Réalisée auprès de1.000 « leaders économiques et leaders d'opinion internationaux », l'étude Nation Goodwill Observer réalisée par Havas Design+, le cabinet Ernst & Young, HEC et Cap, société de conseil spécialisée dans la stratégie fait un peu de bien. Alors que nos partenaires allemand et britannique s'adonnent actuellement au « french bashing », cette étude classe la France au septième rang mondial si l'on prend en compte la stabilité de son système, ses performances économiques, sa capacité d'innovation, sa créativité culturelle et artistique, la qualité de vie et son environnement.
En revanche, elle se classe à la dix-neuvième place, devançant tout juste l'Italie et l'Espagne, lorsque l'on demande aux leaders de juger sa capacité à trouver sa place dans la compétition mondiale.
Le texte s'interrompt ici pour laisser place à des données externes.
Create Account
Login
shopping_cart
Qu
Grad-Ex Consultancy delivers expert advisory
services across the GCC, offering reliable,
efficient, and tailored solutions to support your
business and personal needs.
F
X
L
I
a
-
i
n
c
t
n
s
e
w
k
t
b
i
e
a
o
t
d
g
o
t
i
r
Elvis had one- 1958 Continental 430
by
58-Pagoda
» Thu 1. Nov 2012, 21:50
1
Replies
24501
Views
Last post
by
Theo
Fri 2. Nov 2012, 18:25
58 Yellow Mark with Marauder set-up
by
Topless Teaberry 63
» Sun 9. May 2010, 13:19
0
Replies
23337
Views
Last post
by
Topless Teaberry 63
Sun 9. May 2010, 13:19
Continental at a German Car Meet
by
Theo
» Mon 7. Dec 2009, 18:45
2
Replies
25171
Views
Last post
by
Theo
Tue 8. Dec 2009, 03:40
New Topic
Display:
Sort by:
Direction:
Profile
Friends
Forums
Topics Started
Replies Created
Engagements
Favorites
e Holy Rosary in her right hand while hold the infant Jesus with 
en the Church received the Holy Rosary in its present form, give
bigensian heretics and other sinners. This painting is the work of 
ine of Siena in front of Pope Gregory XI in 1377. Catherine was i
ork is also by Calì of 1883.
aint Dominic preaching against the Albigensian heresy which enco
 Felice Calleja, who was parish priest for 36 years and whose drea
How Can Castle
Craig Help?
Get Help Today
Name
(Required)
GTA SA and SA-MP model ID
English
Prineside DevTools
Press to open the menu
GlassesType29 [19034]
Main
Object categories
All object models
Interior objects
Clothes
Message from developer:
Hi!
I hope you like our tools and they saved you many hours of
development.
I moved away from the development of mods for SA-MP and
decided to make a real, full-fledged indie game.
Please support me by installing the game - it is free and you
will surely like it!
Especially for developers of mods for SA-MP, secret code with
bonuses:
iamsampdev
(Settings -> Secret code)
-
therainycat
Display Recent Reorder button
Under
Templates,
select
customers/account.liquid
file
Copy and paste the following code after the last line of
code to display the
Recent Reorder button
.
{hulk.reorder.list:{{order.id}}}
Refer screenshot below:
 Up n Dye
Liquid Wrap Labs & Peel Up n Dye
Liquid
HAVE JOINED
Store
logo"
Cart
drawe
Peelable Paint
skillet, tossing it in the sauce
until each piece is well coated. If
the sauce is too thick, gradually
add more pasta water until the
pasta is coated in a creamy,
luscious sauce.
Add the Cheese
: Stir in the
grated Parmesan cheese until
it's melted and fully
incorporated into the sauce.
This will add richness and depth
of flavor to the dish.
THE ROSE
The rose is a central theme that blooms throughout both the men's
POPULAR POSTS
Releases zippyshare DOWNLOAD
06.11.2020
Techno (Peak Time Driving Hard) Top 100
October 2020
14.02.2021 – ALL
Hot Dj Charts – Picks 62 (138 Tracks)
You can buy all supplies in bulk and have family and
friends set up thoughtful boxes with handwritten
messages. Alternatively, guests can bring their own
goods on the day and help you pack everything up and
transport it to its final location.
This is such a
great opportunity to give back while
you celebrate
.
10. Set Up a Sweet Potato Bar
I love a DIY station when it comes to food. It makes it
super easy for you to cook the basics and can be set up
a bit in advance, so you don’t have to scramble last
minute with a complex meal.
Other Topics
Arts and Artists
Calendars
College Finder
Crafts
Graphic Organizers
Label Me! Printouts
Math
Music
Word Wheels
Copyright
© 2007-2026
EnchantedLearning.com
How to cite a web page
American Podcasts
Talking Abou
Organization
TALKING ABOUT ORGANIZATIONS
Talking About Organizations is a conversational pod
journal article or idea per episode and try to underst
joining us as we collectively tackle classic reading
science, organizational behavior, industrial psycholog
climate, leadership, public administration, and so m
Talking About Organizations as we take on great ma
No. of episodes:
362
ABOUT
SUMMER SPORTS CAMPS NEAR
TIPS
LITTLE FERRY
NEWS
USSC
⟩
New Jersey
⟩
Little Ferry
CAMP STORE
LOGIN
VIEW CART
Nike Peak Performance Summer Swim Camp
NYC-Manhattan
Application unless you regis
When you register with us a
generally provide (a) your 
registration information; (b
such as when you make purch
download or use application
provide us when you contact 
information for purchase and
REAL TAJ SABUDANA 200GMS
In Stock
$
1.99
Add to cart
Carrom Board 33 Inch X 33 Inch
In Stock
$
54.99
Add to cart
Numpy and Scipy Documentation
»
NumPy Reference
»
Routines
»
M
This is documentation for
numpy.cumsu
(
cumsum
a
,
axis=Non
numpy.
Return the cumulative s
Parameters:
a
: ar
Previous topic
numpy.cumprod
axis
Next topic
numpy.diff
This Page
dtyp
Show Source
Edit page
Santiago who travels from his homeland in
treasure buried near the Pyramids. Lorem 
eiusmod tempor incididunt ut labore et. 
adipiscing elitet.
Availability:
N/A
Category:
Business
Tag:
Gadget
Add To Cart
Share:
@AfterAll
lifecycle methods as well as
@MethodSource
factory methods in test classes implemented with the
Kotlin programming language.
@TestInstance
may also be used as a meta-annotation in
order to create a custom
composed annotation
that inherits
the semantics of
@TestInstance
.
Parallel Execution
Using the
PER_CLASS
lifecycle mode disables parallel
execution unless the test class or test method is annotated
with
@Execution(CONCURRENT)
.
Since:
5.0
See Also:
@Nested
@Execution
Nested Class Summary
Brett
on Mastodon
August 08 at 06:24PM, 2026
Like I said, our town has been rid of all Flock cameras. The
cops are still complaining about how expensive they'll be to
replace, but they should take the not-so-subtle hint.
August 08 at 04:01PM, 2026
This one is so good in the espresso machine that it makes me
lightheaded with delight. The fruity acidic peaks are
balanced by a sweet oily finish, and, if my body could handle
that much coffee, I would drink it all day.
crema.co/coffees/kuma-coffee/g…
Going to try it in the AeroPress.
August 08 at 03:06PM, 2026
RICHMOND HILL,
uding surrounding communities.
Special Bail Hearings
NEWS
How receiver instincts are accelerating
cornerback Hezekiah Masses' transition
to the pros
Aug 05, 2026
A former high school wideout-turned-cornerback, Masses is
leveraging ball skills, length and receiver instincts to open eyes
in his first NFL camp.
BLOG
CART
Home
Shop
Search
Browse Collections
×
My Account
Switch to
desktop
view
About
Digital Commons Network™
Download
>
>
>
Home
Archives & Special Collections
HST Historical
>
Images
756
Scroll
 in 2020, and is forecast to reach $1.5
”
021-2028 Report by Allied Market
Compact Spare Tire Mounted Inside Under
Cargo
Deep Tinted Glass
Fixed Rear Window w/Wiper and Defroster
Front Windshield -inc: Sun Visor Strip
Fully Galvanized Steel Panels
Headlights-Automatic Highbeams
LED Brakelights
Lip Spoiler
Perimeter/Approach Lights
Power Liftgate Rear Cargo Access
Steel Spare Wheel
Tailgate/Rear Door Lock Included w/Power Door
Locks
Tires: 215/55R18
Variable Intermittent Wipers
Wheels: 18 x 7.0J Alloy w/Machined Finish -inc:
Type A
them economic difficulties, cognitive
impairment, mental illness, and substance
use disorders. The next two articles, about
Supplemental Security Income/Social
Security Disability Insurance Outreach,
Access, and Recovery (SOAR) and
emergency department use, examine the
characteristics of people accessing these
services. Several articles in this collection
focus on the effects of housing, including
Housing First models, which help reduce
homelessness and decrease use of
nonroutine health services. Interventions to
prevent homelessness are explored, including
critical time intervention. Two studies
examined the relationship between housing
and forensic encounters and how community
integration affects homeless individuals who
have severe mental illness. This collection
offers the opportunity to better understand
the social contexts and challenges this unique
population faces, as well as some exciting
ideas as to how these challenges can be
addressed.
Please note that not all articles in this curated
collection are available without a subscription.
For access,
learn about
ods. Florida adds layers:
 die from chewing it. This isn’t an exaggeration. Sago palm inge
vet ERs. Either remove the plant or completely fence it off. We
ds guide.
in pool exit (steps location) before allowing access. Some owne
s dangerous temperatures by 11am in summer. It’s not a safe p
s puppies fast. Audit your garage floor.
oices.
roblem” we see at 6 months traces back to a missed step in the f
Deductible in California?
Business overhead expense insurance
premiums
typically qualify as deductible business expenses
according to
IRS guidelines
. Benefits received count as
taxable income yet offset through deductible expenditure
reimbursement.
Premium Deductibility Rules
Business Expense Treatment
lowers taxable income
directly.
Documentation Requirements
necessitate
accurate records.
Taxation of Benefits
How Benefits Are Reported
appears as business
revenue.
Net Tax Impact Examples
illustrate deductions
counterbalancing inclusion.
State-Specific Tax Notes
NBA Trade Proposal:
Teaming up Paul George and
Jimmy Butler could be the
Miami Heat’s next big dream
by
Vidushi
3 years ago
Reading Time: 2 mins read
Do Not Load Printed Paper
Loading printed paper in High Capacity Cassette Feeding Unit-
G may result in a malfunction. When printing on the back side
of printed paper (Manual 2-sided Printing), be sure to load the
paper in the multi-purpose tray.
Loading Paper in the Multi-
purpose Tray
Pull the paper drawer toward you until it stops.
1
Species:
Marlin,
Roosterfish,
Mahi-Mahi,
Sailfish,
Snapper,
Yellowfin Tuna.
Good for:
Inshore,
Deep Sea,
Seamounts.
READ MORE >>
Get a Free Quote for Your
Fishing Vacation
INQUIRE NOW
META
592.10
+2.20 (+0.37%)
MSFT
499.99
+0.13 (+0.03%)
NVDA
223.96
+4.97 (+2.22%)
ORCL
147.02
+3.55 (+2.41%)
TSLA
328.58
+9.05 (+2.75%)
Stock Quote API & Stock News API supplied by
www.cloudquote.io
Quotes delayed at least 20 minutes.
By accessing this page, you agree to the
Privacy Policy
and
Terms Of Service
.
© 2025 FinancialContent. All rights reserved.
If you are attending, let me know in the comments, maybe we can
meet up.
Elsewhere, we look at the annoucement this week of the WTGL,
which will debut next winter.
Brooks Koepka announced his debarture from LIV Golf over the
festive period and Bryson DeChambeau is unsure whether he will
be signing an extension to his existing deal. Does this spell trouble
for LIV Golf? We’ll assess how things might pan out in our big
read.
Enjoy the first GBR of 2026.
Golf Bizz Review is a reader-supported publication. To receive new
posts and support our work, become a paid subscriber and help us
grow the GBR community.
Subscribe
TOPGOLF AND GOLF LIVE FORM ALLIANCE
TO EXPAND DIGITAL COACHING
La France en tête d'un classement international !

Principal motif de satisfaction, elle est tête du classement pour sa créativité culturelle et artistique ! Les résultats de cette étude peuvent-ils influencer, voire modifier la politique économique du gouvernement engagé dans une course effrénée à la compétitivité ? Ce serait peut-être une bonne chose, probablement. S'il n'est évidemment pas question de sacrifier l'industrie qui emploie toujours 3,5 millions de personnes dans l'Hexagone, le développement et la valorisation de ce capital immatériel paraît judicieux.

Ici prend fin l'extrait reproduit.